Microelectronics researchers have been investigating spin for at least 20 years. Indeed, their discoveries revolutionized hard-disk drives, which since 1998 have used a spin-based phenomenon to cram more bits than ever on to their disks. Within three years, Motorola Inc. and IBM Corp. are expected to take the next step, introducing the first commercial semiconductor chips to exploit spin--a new form of random access memory called M (for magnetic) RAM. Fast, rugged, and nonvolatile, MRAMs are expected to carve out a niche from the US $10.6-billion-a-year flash memory market. If engineers can bring the costs down enough, MRAMs may eventually start digging into the $35 billion RAM market as well.
The sultans of spin say memory will be just the beginning. They have set their sights on logic, emboldened by experimental results over the past two or three years that have shown the budding technologies of spin to be surprisingly compatible with the materials and methods of plain old charge-based semiconductor electronics. In February 2000, the Defense Advance Research Projects Agency announced a $15-million-a-year, five-year program to focus on new kinds of semiconductor materials and devices that exploit spin. It was the same Arlington, Va., agency's largesse of $60 million or so over the past five years that helped move MRAMs from the blackboard to the verge of commercial production.

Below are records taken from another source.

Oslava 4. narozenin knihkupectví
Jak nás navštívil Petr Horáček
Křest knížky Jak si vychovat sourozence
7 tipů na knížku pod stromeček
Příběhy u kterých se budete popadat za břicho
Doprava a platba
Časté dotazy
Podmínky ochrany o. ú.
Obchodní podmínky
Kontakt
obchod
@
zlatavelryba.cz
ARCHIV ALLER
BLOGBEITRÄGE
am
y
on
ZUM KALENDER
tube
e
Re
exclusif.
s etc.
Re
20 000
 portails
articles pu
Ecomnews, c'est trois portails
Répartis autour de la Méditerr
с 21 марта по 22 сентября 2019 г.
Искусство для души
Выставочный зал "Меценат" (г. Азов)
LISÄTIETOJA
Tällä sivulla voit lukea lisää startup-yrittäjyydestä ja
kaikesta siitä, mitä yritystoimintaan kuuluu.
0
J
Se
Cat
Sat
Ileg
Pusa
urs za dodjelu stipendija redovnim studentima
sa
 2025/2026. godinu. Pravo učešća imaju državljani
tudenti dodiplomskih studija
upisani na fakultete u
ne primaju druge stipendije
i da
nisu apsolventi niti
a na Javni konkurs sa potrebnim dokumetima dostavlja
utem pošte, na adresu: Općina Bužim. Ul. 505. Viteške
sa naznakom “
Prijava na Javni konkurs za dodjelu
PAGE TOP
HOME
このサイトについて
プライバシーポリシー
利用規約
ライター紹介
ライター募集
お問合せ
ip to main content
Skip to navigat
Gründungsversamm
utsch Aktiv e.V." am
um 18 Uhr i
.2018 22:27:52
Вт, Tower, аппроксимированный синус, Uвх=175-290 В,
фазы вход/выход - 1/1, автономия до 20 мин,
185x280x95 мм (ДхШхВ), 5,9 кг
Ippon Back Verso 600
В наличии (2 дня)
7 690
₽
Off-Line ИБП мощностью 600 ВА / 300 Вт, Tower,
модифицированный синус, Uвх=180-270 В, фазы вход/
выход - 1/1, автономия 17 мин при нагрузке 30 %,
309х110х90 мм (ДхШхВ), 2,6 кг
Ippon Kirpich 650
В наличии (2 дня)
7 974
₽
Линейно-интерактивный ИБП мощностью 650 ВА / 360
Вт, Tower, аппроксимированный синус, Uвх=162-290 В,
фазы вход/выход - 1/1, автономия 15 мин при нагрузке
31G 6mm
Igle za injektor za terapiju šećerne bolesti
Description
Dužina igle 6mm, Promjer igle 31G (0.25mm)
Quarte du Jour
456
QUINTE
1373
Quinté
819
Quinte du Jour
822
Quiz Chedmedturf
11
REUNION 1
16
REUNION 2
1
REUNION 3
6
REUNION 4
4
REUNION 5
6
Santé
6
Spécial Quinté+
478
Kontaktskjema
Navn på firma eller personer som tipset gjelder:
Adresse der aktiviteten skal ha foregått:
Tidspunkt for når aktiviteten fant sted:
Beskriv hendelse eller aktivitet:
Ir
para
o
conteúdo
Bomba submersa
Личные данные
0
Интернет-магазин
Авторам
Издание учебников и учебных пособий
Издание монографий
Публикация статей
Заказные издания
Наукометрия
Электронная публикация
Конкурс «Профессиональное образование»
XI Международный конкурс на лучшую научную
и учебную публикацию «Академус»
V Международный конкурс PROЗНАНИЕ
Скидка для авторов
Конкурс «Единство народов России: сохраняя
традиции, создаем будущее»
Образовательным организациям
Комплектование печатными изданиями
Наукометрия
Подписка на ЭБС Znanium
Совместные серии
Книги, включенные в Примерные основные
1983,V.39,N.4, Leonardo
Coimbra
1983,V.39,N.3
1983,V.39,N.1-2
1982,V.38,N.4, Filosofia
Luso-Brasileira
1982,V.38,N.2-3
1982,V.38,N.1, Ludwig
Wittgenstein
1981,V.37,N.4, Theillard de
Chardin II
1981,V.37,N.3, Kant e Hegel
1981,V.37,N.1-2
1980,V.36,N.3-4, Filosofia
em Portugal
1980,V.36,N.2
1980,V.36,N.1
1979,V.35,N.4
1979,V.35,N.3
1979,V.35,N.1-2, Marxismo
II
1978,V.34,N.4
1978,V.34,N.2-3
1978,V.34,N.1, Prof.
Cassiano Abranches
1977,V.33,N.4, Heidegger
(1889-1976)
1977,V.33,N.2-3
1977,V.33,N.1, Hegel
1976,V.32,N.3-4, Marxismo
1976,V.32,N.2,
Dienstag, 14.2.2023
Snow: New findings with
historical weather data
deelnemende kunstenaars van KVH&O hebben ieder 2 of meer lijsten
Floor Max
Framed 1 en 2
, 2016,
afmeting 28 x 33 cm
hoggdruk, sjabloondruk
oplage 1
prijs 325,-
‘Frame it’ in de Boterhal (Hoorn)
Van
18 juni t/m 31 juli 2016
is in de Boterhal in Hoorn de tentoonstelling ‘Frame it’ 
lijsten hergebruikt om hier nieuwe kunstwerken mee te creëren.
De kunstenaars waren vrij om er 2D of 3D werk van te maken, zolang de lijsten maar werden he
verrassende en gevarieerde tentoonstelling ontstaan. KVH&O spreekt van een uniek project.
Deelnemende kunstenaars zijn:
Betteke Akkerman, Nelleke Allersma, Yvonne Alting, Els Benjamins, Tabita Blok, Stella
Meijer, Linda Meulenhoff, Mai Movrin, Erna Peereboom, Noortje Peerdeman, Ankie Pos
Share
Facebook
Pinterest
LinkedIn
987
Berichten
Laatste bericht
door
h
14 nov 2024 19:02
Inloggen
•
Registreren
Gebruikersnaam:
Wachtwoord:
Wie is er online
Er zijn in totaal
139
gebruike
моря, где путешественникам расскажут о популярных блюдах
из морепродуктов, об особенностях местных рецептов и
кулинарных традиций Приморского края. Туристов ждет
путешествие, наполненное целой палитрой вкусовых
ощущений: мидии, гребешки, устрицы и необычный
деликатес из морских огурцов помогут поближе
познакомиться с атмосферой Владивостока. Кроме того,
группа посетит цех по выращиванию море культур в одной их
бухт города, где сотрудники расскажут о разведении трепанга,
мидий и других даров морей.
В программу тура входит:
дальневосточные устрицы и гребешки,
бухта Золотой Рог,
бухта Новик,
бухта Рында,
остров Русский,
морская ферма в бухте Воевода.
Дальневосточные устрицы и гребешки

Now proponents envision an entirely new form of electronics, called spintronics. It would be based on devices that used the spin of electrons to control the movement of charge. Farther down the road (maybe a lot farther), researchers might even succeed in making devices that used spin itself to store and process data, without any need to move charge at all. Spintronics would use much less power than conventional electronics, because the energy needed to change a spin is a minute fraction of what is needed to push charge around.
Other advantages of spintronics include nonvolatility: spins don't change when the power is turned off. And the peculiar nature of spin--and the quantum theory that describes it--points to other weird, wonderful possibilities, such as: logic gates whose function--AND, OR, NOR, and so on--could be changed a billion times a second; electronic devices that would work directly with beams of polarized light as well as voltages; and memory elements that could be in two different states at the same time. "It offers completely different types of functionality" from today's electronics, said David D. Awschalom, who leads the Center for Spintronics and Quantum Computation at the University of California at Santa Barbara. "The most exciting possibilities are the ones we're not thinking about."
Much of the research is still preliminary, Awschalom cautions. A lot of experiments are still performed at cryogenic temperatures. And no one has even managed to demonstrate a useful semiconductor transistor or transistor-like device based on spin, let alone a complex logic circuit. Nevertheless, researchers at dozens of organizations are racing to make spin-based transistors and logic, and encouraging results from groups led by Awschalom and others have given ground for a sense that major breakthroughs are imminent.
"A year and a half ago, when I was giving a talk [and] said something about magnetic logic, before I went on with the rest of my talk I'd preface my statement with, '...and now, let's return to the planet Earth,'" said Samuel D. Bader, a group leader in the materials science division at Argonne National Laboratory, in Illinois. "I can drop that line now," he added.